Well, it’s been over a month now, and Jeffrey still hasn’t written a story on the budget deal. He has, however, written two more articles about federal deficits. The first, on Dec. 31, asserted:
The federal debt increased by a record $10,796,419,662,320 in the decade that is coming to a close today, according to data published by the U.S. Treasury.
This was the first decade in the history of the nation when increases in the federal debt averaged more than $1 trillion per year.
As usual, Jeffrey did not mention Trump’s name, though he also did not mention President Obama’s or that the large amound of deficit spending under his presidency was done to help pull the country out of a serious recession.

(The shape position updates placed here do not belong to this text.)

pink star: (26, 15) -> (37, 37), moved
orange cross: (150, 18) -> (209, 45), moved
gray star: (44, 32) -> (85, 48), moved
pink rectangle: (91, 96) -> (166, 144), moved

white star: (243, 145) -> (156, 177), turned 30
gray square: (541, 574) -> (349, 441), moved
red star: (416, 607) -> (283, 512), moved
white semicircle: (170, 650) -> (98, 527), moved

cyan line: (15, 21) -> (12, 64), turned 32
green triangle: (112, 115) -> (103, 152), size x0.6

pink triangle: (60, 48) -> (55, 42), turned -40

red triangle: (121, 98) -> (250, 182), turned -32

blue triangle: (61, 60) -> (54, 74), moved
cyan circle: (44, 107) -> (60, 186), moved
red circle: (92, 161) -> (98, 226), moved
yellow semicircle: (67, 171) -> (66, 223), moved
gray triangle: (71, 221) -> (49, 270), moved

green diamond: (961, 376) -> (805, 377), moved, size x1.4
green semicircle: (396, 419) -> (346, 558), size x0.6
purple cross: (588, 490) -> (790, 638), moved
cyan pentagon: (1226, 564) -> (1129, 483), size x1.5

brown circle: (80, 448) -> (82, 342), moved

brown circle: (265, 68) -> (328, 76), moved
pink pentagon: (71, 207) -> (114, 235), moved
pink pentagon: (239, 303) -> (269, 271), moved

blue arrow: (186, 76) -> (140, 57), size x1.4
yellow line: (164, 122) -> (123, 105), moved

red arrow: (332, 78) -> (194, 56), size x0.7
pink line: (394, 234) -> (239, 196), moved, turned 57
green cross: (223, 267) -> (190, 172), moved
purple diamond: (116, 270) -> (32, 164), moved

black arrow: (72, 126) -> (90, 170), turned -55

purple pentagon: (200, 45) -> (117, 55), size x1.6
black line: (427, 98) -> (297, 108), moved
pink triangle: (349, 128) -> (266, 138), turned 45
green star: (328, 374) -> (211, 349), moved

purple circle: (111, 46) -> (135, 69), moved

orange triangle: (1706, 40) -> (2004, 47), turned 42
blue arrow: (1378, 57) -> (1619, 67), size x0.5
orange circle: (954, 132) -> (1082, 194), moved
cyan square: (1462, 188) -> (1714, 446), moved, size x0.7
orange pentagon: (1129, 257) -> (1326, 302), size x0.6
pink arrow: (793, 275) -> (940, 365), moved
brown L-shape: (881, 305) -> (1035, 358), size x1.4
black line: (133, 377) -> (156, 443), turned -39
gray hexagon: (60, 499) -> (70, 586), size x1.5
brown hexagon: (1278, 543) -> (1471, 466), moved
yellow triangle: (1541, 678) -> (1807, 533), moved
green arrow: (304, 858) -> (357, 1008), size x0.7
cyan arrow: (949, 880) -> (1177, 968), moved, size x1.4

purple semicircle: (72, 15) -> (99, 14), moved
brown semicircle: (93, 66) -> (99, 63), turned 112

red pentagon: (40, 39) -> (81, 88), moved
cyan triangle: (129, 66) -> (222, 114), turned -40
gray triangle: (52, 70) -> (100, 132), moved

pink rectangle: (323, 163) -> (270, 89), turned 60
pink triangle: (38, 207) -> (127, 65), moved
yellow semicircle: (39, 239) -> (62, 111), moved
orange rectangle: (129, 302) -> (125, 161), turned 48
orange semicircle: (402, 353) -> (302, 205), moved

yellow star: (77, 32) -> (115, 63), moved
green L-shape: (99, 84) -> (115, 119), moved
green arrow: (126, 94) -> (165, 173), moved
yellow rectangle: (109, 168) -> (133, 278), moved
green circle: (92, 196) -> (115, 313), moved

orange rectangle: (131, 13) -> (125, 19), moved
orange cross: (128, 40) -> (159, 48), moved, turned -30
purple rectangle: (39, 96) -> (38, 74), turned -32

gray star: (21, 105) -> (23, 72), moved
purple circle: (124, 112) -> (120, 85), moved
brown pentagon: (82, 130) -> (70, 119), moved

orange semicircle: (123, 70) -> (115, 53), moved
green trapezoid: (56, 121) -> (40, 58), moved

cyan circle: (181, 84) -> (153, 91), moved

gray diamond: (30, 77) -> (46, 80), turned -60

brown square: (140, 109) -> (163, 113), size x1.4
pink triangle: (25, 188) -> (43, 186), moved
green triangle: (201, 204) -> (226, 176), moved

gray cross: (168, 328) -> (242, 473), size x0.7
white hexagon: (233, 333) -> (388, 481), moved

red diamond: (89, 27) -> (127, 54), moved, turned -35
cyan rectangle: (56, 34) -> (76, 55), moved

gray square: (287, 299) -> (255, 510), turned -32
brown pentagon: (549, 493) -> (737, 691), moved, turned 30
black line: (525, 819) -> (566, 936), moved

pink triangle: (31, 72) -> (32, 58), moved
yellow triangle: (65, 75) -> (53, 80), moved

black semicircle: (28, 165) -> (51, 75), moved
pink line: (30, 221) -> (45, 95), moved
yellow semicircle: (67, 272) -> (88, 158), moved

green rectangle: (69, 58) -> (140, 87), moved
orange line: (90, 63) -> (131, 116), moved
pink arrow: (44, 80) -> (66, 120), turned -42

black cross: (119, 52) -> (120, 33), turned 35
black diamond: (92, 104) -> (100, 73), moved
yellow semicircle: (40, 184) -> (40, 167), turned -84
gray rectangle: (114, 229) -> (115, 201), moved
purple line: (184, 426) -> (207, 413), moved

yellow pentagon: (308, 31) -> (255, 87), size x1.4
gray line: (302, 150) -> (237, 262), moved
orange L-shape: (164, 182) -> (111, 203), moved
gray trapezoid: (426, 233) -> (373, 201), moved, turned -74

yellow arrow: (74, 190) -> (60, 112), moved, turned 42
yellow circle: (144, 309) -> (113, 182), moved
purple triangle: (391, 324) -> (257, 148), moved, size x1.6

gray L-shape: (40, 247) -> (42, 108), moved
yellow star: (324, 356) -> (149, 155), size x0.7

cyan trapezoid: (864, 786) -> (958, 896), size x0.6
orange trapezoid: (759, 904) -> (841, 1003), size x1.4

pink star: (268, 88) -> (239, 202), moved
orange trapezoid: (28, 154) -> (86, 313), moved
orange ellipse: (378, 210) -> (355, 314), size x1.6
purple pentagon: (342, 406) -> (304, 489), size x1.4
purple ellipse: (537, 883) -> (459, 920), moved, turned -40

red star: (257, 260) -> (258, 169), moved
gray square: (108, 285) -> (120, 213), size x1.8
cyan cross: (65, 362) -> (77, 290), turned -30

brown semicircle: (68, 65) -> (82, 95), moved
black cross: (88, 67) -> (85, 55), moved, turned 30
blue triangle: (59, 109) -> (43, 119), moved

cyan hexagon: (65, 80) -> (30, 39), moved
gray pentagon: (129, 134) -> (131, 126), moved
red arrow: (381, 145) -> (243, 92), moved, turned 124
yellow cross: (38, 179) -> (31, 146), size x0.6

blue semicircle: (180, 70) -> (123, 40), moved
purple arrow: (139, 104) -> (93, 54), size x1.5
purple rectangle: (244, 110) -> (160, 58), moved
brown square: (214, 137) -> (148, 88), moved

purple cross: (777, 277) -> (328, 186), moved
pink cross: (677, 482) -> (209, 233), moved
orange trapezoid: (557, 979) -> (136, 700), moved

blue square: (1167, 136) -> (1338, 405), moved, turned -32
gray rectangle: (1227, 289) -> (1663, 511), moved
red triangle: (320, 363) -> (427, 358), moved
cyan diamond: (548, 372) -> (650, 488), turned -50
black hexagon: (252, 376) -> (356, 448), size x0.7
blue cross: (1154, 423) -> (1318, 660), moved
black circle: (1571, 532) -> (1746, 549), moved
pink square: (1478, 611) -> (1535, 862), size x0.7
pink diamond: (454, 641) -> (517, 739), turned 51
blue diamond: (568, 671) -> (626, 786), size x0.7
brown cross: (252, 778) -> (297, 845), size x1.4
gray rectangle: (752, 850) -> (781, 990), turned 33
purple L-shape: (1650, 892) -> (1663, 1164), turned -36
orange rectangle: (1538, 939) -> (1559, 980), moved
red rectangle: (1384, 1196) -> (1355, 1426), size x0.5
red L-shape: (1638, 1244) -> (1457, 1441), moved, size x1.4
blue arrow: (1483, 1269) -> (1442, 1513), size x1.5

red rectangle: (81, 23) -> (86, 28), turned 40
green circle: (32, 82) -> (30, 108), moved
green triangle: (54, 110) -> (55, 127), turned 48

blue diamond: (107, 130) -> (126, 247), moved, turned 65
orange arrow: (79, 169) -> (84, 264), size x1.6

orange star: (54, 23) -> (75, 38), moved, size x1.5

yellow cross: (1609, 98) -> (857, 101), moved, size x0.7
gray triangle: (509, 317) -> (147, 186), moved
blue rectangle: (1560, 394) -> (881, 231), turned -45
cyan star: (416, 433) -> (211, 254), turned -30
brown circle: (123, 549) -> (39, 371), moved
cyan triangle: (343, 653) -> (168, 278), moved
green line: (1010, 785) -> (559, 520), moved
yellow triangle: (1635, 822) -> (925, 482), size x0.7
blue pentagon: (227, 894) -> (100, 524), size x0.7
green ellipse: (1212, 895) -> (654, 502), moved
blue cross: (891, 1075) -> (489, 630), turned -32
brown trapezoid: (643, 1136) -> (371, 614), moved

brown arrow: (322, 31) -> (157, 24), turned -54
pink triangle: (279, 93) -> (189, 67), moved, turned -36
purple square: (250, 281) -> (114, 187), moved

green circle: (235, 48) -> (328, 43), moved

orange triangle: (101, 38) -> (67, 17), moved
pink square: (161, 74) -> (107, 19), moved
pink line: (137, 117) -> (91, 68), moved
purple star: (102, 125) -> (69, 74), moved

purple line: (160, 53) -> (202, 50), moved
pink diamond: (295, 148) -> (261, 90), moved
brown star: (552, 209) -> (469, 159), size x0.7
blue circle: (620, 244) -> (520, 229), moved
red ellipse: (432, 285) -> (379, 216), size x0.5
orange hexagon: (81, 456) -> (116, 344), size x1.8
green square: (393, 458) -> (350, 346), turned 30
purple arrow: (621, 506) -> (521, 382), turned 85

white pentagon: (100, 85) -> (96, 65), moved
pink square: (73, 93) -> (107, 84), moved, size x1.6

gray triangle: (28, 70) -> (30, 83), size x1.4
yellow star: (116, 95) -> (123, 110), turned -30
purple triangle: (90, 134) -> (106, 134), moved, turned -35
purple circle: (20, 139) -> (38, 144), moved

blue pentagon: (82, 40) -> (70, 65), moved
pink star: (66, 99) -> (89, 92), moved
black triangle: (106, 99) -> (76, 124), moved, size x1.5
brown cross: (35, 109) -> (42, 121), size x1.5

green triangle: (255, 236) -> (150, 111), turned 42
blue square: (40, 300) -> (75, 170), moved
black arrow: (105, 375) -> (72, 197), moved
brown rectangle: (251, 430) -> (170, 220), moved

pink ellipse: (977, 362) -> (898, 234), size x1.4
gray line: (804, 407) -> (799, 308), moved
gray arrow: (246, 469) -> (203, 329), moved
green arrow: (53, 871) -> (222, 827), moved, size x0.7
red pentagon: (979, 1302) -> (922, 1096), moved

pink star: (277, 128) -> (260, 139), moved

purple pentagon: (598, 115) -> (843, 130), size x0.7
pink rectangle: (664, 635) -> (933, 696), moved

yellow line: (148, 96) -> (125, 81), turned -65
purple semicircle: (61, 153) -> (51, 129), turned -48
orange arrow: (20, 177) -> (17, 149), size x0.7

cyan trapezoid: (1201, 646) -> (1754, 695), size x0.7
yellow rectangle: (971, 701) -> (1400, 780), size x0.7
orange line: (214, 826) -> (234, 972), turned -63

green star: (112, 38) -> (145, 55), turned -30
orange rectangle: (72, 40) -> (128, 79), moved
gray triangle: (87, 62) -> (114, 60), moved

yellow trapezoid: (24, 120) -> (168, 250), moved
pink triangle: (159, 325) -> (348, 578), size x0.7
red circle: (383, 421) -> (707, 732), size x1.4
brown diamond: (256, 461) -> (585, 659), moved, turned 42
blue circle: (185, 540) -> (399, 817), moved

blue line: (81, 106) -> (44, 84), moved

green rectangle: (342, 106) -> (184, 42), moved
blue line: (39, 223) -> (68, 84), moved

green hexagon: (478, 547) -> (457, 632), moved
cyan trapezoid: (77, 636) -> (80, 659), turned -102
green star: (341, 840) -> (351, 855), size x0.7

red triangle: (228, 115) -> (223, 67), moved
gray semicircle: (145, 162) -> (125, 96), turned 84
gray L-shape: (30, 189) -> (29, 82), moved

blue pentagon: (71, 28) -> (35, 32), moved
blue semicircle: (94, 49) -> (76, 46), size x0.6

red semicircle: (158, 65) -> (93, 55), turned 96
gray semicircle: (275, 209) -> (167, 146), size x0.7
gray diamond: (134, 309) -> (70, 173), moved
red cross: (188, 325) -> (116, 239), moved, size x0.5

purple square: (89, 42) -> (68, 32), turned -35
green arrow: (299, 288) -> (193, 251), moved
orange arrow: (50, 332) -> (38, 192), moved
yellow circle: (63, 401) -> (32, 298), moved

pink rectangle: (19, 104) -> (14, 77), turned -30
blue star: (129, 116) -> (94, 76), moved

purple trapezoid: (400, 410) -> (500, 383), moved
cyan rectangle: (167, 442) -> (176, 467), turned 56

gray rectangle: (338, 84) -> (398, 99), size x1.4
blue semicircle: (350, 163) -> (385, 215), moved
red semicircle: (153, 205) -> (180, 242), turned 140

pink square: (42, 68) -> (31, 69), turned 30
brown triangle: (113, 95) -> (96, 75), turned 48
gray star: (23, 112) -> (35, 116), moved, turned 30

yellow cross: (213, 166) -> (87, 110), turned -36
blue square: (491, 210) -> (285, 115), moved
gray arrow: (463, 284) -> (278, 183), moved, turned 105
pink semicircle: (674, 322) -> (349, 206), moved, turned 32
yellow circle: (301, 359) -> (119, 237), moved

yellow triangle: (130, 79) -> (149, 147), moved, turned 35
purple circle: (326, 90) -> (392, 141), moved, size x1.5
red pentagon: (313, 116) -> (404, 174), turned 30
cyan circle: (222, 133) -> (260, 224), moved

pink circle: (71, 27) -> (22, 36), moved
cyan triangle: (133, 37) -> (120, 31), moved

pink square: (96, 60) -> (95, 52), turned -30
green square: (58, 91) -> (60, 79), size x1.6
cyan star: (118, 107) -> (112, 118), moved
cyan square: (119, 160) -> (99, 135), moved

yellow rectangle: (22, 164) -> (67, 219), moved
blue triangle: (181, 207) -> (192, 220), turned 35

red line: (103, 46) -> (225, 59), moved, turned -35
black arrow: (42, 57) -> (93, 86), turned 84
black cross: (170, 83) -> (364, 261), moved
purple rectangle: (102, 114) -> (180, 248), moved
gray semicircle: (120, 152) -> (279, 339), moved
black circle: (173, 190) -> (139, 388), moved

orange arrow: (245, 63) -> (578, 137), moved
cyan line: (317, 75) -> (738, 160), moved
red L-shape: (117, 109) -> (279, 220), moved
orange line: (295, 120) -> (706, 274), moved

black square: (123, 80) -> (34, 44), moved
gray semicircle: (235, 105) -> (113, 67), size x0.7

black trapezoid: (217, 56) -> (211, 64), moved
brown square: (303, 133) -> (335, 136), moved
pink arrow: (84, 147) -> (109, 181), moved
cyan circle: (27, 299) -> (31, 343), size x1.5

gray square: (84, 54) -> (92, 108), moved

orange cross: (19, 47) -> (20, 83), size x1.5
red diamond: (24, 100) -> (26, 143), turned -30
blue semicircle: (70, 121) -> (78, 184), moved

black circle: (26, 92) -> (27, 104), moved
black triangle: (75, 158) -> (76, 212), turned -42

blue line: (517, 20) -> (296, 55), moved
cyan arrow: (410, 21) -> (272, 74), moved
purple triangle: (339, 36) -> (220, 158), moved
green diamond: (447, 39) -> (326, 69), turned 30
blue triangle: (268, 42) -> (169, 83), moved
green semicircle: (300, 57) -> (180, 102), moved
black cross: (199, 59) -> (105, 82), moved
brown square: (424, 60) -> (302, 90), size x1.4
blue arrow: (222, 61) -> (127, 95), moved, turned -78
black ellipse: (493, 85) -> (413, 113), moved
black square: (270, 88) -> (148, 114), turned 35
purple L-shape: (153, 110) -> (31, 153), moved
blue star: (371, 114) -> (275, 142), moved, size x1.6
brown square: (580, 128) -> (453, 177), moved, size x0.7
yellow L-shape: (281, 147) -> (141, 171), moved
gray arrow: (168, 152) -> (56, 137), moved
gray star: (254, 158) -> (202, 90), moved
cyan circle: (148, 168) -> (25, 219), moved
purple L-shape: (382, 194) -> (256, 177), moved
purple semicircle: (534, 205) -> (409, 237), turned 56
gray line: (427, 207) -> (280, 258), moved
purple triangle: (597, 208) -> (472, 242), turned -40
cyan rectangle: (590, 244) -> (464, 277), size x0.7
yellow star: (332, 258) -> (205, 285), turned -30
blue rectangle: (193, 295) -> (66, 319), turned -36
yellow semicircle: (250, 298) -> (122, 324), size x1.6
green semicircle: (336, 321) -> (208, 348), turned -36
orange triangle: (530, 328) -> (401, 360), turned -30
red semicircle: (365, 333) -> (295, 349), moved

He did, however, accompany his story with a picture of both Trump and Obama.
Jeffrey followed up in usual form in a Jan. 14 article:
The federal government spent a record $1,163,090,000,000 in the first three months of fiscal 2020 (October through December), according to the Monthly Treasury Statement released Monday afternoon.
That was up $48,008,200,000 from the $1,115,081,800,000 (in constant December 2019 dollars) that the federal government spent in the first three months of fiscal 2019.
While spending a record amount of money in the first quarter of fiscal 2020, total federal tax collections were only the third highest in the nation’s history.
[…]With the record spending in the October-through-December period exceeding the third-highest tax collections in history, the federal government ran a deficit of $356,578,000,000 during the period.
Again, Jeffrey failed to mention under whose presidency all this record spending and mounting deficits are taking place. And, as usual, he used a picture of Trump and Nancy Pelosi to illustrate it, as if the two are equally responsible. But Trump’s head is facing backwards so you can’t see his face, while Pelosi is easily recognizable, falsely suggesting that Pelosi is mostly to blame.